Minister of Information and Culture, Lai Mohammed, said that fake news on social media, if not tackled, could cause great damage to the world.
Mohammed, who disclosed this in an interview on Channels Television’s “News Night”, said: “The mix of fake news using social media platforms has now become a cancer that if the world does not take time, it will destroy the world.”
He noted that he had always been at the forefront of the fight against fake news and reiterated his stance that “the next war will be caused by fake news”.
He therefore called for collaboration among stakeholders to tackle the menace.
He noted: “If we do not take the issue of fake news, social media seriously, it will be at our own peril.”
He, however, dismissed fears that the Federal Government might want to stifle the media via the regulation of social media, explaining that stakeholders had always been carried along in the country’s quest to curb fake news.
“The government is setting up a high-powered committee to see how we can make social media more responsible,” he said.
He added: “And I want to say this clearly, nobody has the intention of stifling the media.”
The minister accused social media platforms of double standard especially during the aftermath of the #EndSARS protests that rocked Nigeria in October 2020.
“It was fake news. Unfortunately, the major players like Twitter and co were supporting this,” he stated.
The Minister’s comment was consequent upon a kidnap that took place in a secondary school in Kagara, Niger State that led to the abduction of scores of students by gunmen.
Despite fears that the Federal Government might be forced to pay a ransom to ensure the students were freed, the minister said there was no plan to give money in exchange for the kidnapped students.

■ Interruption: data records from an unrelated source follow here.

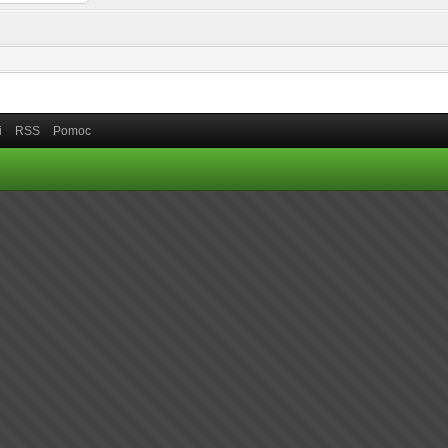
i
RSS
Pomoc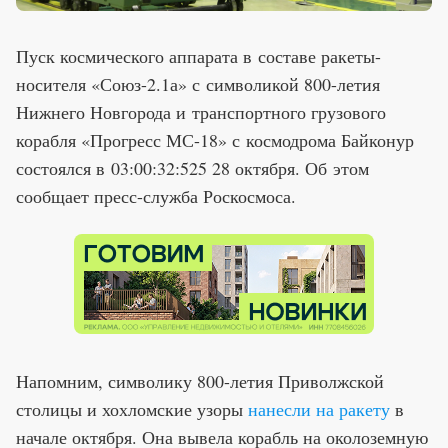
Пуск космического аппарата в составе ракеты-
носителя «Союз-2.1а» с символикой 800-летия
Нижнего Новгорода и транспортного грузового
корабля «Прогресс МС-18» с космодрома Байконур
состоялся в 03:00:32:525 28 октября. Об этом
сообщает пресс-служба Роскосмоса.
Напомним, символику 800-летия Приволжской
столицы и хохломские узоры
нанесли на ракету
в
начале октября. Она вывела корабль на околоземную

“The immediate concern of the Federal Government is to get those students released unharmed,” he added.
According to him: “In doing so, we are going to employ kinetic and non-kinetic. But non-kinetic does not necessarily mean amnesty or ransom. But we would not outrightly say we would not do this or that. But one thing I know the government will not do is pay ransom.”
He explained that if the government paid a ransom to free the abducted students, it would become a “bad precedent” and people would turn the kidnapping of schoolchildren into a business.